I'm trying to figure out how I feel about Zack Snyder's Sucker Punch. There are three basic problems that I'm working to overcome as I think about the movie. First is the writer and director himself. I actually liked Watchmen much more than most critics seem to have. I thought it was a visually lovely recreation of difficult source material, and if there wasn't much heart there, well, it's hard to add backstory and depth to a world that's already so richly, if sometimes inertly, populated. 300 is awful as a live-action movie—I caught the beginning on cable again recently, and it's as portentous and silly as I remember—but as narrated animation, it's slightly (I mean very slightly) more compelling. In other words, I think the record is kind of mixed.

Then, there's the subject material. Sucker Punch is about a traumatized girl locked up in a mental asylum and about to be lobotomizes who imagines that some of her fellow inmates are warriors helping her escape. I've never thought that Snyder was a director with a unique sensitivity to women and women's issues. And 1950's repression, the misuse of the mental health system, and the fantasy lives of women are definitely issues that require some sensitivity, which I think of as distinct from delicacy and squeamishness. But I am encouraged by the fact that Snyder pushed for a movie with a large number of female leads at all. I just hope they'll be people to him, as opposed to toys.

The stills that have been released from the movie don't particularly swing me in either direction that question.
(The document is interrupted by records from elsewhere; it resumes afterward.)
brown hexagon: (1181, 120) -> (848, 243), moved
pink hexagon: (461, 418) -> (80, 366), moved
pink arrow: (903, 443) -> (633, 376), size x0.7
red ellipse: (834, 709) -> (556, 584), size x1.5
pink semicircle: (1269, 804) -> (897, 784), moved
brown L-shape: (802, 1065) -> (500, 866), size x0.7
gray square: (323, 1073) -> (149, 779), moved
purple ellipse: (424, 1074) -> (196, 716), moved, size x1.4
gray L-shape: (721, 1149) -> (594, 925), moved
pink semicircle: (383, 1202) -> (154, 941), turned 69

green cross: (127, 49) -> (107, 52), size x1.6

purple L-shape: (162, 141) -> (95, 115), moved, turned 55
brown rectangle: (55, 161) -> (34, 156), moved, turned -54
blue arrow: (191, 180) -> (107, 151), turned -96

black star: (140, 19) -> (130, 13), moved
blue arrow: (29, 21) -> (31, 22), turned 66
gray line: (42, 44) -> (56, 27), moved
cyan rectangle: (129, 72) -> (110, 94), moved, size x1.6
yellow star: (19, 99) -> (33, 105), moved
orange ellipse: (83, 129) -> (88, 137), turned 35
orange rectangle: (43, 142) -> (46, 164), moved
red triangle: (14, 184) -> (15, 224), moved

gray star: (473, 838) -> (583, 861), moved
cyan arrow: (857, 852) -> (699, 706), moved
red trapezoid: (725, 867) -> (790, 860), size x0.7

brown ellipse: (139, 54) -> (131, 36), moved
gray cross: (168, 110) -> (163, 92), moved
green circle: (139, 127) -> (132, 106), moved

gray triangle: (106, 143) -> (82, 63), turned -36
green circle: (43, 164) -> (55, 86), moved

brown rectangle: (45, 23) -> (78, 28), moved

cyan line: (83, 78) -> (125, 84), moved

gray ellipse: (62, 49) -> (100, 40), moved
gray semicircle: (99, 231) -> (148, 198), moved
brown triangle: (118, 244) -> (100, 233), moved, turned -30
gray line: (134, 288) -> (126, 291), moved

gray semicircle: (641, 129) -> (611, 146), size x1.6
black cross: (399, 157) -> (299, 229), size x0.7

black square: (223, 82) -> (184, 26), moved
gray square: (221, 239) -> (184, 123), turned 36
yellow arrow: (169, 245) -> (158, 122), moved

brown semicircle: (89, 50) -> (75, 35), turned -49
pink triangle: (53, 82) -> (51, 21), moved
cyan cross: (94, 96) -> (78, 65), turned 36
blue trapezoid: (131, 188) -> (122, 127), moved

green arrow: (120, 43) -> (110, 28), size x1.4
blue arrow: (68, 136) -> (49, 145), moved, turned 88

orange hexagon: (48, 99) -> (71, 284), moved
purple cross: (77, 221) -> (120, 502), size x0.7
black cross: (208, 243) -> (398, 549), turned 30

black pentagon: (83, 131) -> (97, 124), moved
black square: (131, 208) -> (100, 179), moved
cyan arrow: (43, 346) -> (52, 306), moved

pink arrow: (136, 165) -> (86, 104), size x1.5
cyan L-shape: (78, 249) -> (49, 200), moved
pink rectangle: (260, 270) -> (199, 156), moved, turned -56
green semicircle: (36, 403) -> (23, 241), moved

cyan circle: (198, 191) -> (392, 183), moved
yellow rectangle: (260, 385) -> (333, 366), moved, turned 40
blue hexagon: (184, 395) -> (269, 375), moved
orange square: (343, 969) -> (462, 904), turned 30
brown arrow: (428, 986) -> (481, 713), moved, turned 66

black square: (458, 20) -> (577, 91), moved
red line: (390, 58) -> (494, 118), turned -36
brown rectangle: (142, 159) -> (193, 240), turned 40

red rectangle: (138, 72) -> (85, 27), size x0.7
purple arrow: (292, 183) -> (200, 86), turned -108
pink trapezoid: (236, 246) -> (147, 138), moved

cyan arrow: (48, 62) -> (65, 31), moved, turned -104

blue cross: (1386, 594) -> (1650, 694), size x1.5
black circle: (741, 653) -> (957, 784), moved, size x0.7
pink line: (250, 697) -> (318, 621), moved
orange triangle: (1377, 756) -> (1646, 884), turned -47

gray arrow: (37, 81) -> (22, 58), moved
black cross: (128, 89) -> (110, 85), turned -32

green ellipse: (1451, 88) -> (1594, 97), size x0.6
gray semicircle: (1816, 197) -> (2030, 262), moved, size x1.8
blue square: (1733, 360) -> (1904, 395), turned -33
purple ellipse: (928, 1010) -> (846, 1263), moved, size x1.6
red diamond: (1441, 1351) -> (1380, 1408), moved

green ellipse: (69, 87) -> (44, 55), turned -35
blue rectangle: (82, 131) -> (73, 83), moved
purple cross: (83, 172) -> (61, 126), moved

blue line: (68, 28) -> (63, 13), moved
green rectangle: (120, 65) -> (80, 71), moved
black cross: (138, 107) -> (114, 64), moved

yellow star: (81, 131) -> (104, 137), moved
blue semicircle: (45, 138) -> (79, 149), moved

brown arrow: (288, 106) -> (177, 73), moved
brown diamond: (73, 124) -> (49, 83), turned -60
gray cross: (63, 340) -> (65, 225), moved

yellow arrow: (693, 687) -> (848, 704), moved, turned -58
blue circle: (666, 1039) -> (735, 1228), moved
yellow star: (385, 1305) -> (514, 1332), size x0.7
The girls are undeniably cheesecake, complete with lollipops, fishnets, and plunging leather necklines. But are they cheesecake of their own imagination and invention? Or of Snyder's? Of course they're Snyder's creations, but they could be his creations in a way that shows close attention and care to what girls in that situation might have dreamed up. These aren't particularly 1950's fantasies, and I actually think they'd be more interesting if they were. That's what I worry most about this movie, that the setting is just a throwaway to add some lurid danger to the concept Snyder really wants to play with, hot girls with guns. It's fine to want to work on that concept. But if so, why not just go for it, instead of adding a tetchy frame device?